The only thing I can’t do when it comes to you, is walk away when I know that we both know this is it for us. ”
“I don’t want to confuse Penelope…”
“What does that even mean, Gwen?” He runs his hands through his hair in frustration. “You think you’re not a real mother because you didn’t birth her? I know you don’t believe that. Tell me you don’t believe that.”
“I don’t.”
“Then don’t hide behind that excuse. I’m just asking you to love us as much as we love you. I swear it’ll always be the only thing I ask of you.”

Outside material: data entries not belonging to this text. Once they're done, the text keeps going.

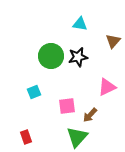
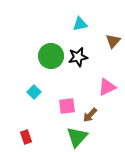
cyan triangle: rotated 21 degrees counterclockwise
cyan square: rotated 24 degrees counterclockwise
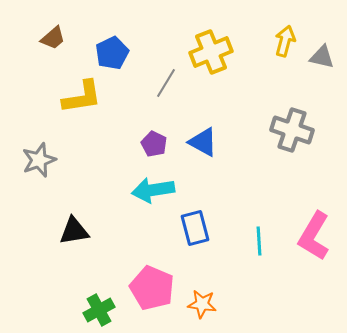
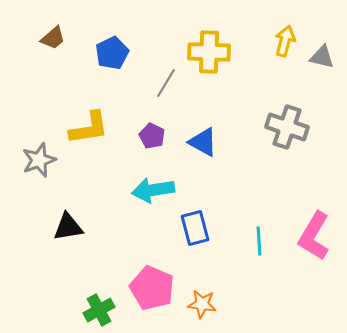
yellow cross: moved 2 px left; rotated 24 degrees clockwise
yellow L-shape: moved 7 px right, 31 px down
gray cross: moved 5 px left, 3 px up
purple pentagon: moved 2 px left, 8 px up
black triangle: moved 6 px left, 4 px up
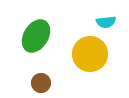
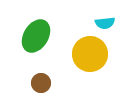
cyan semicircle: moved 1 px left, 1 px down
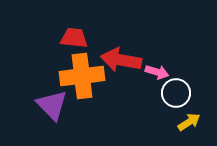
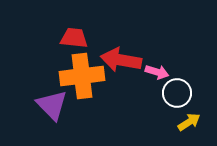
white circle: moved 1 px right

“The easiest thing I’ve ever done is love you. Both of you. All of you, actually. If we count the cat.” I shrug. “I have all of this ugly self-doubt, and I don’t know where to put it. I never remember being so unsure of myself. It’s killing me, Miller.”
“I believe in you, and this enough for the both of us. At some point I’ll need you to catch up, but I can carry it for now.” He’s offering me the world and taking nothing in return. Because that’s Miller.
I throw my arms around his shoulders and cling to him like a spider monkey. He holds me tight, just like he always does. “Gwen…” he says apprehensively. I feel myself stiffen. “I want you to take the weekend.”
“What?” I pull back. Not to sound like the world’s biggest clinger, but we haven’t spent a night apart in weeks.
“I don’t want you to agree to all of this right now and then run away and hide later,” he admits.
Ouch. “You’re a planner, Gwen. Plan it all out for me: the house, the kids, the life we could have together.
If you can’t see us rocking on a front porch together in fifty years…
well, then we need to have some sort of conversation about it.
Because I can picture it all clear as day.
I’ll be here when you’re ready. I’ve got nothing but time when it comes to you.
I’ve told you that. I just want you to be sure. ”
Fresh tears sting the corners of my eyes. He kisses me deeply, promising me everything I’ve ever wanted with no words needed.
The only thing standing in the way of it all is myself.